Elizabeth Perry Original Wampum Art / Elizabeth Perry
Tribal affiliation: Aquinnah Wampanoag
How to purchase:
Website: www.elizabethjamesperry.com
Email: marineart@hotmail.com
Bio:
A multi medium Wampanoag artist, Elizabeth was mentored by her mother, a scrimshaw artist and cousins' Helen Attaquin and Nanepashemut Tony Pollard. Her fine artwork focuses on Northeastern Woodlands Native artistic expressions, using sustainably harvested traditional materials for her Wampum shell carving, colorful hand-twined patterned bags, finger woven sash- and oblique- weaving and natural dyeing. She cultivates the milkweed plants for spinning fibers and many different dye plants. The ancient art of wampum comes from the word wampumpeak for white shell bead, and the thick material has a great natural weight and presence. It is used for treaty and history keeping belts, as wholesome adornment and for ceremony by Eastern tribal nations. The shells are harvested each summer from local waters, opened, sorted, and carefully shaped depending on what the artist sees in the rich layered purple and white. Whale effigies, Shark designs, Black bear and other family clan emblems are among her most popular designs, along with long delicate earrings, belts and alliance collars. Elizabeth also consults on questions about techniques, materials and cultural inspiration in Northeastern wampum, textiles, and basketry in museum collections nationwide.

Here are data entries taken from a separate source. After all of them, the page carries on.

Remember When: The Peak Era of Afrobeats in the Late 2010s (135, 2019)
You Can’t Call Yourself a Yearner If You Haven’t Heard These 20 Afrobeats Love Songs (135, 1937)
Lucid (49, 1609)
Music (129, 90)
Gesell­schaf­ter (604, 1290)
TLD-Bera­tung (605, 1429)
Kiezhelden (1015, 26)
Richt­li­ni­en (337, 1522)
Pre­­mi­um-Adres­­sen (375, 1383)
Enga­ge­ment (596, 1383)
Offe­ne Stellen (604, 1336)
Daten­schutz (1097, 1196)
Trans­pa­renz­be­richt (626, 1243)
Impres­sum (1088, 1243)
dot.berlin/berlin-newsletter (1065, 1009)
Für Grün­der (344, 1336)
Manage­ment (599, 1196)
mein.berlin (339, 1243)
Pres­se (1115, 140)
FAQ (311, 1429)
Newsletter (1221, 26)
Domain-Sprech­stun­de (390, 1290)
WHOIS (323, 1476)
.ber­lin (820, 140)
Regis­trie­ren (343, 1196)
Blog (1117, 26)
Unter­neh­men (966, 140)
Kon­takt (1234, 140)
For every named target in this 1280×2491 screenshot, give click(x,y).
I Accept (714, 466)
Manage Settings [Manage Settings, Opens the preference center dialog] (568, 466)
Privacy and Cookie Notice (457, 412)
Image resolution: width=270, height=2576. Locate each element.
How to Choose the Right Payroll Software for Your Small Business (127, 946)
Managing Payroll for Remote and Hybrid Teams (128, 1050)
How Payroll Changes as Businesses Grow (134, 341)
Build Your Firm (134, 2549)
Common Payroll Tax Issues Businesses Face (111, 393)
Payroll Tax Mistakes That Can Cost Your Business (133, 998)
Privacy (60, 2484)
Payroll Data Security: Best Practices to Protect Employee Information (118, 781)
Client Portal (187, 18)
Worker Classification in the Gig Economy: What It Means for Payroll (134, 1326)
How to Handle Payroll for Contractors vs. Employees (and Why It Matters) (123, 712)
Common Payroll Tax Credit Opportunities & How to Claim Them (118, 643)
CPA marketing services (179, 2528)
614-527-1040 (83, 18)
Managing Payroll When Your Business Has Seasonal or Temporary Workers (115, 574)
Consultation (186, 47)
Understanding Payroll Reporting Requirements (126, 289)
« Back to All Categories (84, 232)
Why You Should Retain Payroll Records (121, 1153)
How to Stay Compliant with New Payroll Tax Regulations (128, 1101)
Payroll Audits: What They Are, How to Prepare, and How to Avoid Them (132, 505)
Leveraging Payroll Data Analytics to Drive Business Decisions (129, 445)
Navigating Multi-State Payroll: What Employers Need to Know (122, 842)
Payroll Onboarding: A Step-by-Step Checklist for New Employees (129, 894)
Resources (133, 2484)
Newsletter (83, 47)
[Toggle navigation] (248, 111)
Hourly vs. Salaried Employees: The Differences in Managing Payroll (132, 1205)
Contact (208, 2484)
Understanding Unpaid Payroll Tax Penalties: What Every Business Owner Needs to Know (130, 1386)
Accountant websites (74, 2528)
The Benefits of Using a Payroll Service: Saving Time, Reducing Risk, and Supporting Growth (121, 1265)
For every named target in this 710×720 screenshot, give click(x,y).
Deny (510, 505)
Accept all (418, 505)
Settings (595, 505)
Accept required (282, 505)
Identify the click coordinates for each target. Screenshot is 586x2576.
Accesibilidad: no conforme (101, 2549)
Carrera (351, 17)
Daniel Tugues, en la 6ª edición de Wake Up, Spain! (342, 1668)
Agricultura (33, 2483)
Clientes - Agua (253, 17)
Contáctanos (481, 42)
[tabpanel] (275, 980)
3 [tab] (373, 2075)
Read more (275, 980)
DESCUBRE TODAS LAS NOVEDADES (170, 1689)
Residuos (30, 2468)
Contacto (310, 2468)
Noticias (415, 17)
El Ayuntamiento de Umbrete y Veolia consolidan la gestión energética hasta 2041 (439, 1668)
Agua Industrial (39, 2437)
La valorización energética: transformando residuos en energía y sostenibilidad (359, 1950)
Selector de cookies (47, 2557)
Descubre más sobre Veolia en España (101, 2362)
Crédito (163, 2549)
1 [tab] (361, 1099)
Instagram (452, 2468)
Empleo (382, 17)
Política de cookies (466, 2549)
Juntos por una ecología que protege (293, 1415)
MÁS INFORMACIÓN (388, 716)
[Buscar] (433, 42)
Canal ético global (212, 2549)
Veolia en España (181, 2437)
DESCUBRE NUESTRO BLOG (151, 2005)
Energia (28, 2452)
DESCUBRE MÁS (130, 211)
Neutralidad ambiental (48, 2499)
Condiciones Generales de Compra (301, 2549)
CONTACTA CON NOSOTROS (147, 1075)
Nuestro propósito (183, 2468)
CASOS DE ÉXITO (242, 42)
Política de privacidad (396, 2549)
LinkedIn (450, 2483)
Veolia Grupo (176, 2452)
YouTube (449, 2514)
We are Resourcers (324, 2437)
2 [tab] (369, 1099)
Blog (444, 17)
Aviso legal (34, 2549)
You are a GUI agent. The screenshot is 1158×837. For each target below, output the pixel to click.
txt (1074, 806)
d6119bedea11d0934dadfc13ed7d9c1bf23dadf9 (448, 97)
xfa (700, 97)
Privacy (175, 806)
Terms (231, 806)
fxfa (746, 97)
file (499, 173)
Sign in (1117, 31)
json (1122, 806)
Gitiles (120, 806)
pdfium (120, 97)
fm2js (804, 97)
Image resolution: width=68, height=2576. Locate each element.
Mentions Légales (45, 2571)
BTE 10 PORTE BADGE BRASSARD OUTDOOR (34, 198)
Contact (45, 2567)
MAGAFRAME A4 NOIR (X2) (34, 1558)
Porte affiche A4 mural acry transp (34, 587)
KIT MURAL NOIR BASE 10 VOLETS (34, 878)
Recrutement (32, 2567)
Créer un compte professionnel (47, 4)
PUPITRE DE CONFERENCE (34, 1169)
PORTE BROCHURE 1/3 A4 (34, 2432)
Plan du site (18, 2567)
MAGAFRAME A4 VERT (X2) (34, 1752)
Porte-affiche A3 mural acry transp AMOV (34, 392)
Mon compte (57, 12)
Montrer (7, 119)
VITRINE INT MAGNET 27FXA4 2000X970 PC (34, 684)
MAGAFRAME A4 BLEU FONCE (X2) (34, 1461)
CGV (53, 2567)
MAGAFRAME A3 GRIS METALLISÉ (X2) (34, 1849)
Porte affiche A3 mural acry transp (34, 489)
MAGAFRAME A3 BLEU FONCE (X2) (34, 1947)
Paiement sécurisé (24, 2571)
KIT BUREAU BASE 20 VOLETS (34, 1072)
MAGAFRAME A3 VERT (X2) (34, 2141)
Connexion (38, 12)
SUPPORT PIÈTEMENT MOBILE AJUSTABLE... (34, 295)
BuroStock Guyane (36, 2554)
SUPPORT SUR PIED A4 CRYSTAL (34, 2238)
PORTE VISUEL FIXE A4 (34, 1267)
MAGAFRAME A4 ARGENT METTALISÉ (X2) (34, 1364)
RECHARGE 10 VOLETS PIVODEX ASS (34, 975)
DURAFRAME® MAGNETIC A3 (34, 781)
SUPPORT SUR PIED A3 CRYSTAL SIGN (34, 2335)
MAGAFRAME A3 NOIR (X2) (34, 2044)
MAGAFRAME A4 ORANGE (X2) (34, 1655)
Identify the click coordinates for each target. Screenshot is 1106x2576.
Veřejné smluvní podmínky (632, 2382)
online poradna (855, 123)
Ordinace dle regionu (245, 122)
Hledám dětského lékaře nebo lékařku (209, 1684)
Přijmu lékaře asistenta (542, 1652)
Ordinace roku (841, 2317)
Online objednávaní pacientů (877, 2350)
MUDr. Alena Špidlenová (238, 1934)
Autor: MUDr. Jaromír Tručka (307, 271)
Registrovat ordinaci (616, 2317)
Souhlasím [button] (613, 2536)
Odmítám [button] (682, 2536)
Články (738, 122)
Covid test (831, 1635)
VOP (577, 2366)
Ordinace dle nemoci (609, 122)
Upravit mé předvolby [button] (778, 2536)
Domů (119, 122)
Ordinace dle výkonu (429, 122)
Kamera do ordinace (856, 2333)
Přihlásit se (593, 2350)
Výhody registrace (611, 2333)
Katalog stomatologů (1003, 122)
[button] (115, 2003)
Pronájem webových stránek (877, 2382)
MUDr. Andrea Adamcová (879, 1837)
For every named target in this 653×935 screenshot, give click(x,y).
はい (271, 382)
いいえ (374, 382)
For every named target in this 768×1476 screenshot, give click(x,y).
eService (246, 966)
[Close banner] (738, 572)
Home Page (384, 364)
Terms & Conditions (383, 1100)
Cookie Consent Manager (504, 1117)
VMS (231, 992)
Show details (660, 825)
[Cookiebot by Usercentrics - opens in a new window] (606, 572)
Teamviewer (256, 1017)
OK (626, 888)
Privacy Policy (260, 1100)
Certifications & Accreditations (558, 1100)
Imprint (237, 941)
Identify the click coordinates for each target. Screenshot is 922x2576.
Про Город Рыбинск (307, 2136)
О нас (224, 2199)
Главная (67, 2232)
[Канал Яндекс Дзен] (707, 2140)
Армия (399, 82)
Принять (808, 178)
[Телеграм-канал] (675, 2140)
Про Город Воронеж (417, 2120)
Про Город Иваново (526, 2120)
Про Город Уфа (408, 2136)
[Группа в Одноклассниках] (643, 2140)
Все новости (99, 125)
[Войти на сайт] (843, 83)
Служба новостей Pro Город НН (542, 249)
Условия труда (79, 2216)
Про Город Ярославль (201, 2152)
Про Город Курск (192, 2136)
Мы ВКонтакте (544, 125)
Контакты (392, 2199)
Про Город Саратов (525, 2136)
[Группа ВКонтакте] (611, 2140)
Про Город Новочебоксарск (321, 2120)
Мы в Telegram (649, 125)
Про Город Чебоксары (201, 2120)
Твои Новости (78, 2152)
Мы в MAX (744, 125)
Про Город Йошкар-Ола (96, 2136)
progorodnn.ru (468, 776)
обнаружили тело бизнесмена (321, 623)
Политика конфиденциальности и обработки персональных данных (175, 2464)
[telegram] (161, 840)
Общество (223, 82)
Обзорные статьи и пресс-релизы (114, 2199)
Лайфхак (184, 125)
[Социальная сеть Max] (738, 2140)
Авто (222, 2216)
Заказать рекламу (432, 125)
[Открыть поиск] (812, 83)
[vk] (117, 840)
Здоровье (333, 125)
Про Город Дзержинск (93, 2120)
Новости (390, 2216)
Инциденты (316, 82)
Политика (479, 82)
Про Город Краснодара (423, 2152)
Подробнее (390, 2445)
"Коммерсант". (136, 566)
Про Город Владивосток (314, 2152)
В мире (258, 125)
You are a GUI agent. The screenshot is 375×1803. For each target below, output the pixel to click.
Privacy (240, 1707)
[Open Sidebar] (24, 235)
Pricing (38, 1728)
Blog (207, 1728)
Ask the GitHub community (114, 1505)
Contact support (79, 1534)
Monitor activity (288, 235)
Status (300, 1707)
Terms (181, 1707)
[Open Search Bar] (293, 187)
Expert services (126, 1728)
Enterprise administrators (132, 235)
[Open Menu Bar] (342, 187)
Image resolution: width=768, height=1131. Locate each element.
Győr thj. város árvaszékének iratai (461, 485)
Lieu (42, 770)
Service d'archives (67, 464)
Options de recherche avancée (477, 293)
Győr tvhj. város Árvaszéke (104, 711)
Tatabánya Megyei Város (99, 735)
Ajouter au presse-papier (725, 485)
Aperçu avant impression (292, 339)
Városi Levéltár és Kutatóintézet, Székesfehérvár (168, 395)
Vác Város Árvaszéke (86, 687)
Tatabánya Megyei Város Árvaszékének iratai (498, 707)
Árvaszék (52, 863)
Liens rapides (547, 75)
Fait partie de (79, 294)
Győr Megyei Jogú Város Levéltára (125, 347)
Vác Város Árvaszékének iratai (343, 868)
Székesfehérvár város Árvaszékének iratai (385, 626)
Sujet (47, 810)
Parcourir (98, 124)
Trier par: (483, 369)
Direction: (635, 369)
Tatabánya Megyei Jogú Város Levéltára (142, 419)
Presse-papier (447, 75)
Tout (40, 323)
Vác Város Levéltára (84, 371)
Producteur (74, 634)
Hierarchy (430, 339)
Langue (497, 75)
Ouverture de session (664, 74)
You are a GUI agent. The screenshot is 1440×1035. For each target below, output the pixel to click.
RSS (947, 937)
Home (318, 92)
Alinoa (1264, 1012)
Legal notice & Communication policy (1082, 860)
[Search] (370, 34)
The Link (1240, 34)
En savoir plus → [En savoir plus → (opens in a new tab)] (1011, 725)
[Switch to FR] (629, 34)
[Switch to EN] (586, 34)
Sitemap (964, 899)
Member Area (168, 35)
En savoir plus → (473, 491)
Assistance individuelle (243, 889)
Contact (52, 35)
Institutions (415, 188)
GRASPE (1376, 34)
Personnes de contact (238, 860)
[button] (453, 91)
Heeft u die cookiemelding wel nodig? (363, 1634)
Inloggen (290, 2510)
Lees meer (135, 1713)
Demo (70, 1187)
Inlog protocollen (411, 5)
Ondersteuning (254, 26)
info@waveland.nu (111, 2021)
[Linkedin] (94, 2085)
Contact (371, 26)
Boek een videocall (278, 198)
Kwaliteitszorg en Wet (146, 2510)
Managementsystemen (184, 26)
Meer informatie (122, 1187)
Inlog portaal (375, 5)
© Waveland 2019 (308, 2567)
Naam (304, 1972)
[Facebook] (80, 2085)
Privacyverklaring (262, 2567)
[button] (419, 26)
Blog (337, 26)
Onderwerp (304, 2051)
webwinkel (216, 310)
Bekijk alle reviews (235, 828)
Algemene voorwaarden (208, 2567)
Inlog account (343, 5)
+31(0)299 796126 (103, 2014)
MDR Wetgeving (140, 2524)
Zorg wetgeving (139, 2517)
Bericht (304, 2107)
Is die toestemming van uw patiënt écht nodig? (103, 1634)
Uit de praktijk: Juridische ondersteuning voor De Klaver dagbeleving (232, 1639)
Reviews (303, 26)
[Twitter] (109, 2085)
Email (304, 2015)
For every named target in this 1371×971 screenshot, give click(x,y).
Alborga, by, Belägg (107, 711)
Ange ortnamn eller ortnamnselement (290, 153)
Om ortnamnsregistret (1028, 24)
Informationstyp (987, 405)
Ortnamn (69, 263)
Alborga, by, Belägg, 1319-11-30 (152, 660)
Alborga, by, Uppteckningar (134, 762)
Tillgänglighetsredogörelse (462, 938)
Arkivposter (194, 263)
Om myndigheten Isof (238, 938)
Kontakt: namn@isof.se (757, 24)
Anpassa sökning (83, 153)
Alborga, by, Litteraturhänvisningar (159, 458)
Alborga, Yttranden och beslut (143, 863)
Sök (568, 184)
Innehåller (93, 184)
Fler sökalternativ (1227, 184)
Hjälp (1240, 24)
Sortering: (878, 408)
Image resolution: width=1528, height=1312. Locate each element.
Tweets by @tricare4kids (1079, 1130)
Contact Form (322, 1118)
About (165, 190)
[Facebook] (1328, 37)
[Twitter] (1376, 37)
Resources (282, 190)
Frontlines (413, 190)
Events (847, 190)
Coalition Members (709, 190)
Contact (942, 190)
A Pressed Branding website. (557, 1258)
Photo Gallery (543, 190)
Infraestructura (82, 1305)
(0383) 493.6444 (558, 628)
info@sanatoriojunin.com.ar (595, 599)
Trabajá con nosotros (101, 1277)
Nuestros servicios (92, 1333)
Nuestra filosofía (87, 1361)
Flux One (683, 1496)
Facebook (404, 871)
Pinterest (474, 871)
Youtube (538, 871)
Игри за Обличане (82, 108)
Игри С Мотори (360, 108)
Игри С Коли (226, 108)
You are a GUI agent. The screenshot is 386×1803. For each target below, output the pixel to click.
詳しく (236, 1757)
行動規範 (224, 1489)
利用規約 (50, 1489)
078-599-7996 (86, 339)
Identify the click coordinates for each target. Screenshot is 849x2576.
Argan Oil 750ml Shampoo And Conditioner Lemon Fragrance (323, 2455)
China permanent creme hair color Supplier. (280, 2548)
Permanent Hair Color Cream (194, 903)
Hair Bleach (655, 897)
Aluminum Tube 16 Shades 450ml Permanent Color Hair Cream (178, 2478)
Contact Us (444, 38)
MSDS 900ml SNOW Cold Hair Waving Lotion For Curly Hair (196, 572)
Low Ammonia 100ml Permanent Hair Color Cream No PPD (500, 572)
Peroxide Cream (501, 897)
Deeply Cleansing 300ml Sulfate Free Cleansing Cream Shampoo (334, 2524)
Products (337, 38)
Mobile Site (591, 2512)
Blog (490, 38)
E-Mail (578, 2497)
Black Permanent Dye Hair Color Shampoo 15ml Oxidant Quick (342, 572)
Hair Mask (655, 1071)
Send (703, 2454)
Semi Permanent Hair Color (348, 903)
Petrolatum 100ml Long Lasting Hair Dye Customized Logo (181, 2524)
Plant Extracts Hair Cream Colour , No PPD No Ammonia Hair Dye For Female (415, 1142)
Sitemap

Elizabeth's museum quality work can be viewed at her tribal museum the Aquinnah Cultural Center, the Alaskan Native Heritage Center, and at Sandwich-, New England-, Haffenraffer-, and Wallraf-Richartz museum collections. As a member of a Nation that has long lived on and harvested the sea, Elizabeth's is a perspective that combines art, an appreciation for Native storytelling and traditional environmental knowledge in her ways of relating to coastal North Atlantic life. With a degree in Marine Science from the University of Massachusetts, Dartmouth 2001, she has offshore commercial fisheries research experience and in animal rehabilitation. Elizabeth was honored to be a 38th Voyager onboard the historic Charles W. Morgan whaling vessel, as a descendant of the nineteenth century Gay Head/Aquinnah first mate. Her work has appeared in multiple publications, including First American Art magazine, and in the New England Foundation for the Arts blog: Centering Justice. She was a recipient of the Massachusetts Cultural Council's 2014 Traditional Arts Fellowship, and is a newly featured artist in a short wampum film on their website.
Elizabeth James-Perry resides in South Coast Massachusetts and worked for a decade in her communities Tribal Historic Preservation Office. Now she is creating in her studio full time.